── Provided material
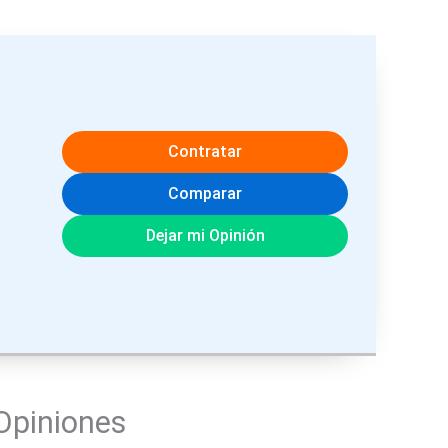
Contratar
Comparar
Dejar mi Opinión
Opiniones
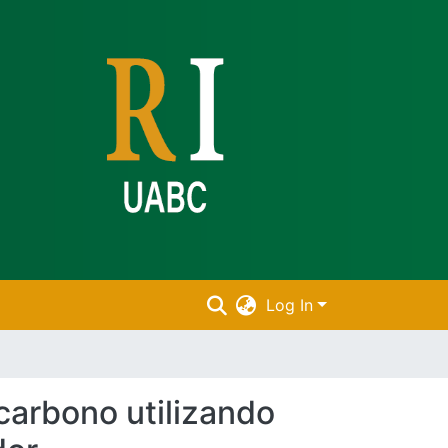
Log In
carbono utilizando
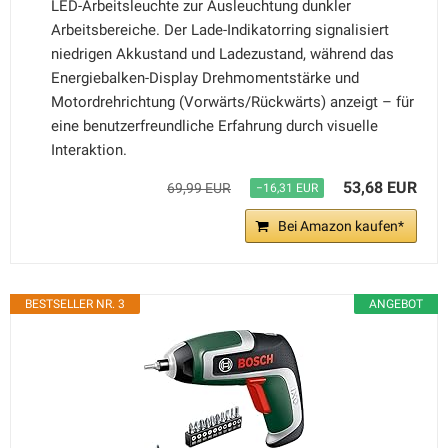
LED-Arbeitsleuchte zur Ausleuchtung dunkler
Arbeitsbereiche. Der Lade-Indikatorring signalisiert
niedrigen Akkustand und Ladezustand, während das
Energiebalken-Display Drehmomentstärke und
Motordrehrichtung (Vorwärts/Rückwärts) anzeigt – für
eine benutzerfreundliche Erfahrung durch visuelle
Interaktion.
53,68 EUR
69,99 EUR
−16,31 EUR
Bei Amazon kaufen*
BESTSELLER NR. 3
ANGEBOT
────
* _Directions for this task_
Please print the records above word for word, leaving every image out.

* _Response to this exercise_
Contratar
Comparar
Dejar mi Opinión
Opiniones
Log In
carbono utilizando
LED-Arbeitsleuchte zur Ausleuchtung dunkler
Arbeitsbereiche. Der Lade-Indikatorring signalisiert
niedrigen Akkustand und Ladezustand, während das
Energiebalken-Display Drehmomentstärke und
Motordrehrichtung (Vorwärts/Rückwärts) anzeigt – für
eine benutzerfreundliche Erfahrung durch visuelle
Interaktion.
53,68 EUR
69,99 EUR
−16,31 EUR
Bei Amazon kaufen*
BESTSELLER NR. 3
ANGEBOT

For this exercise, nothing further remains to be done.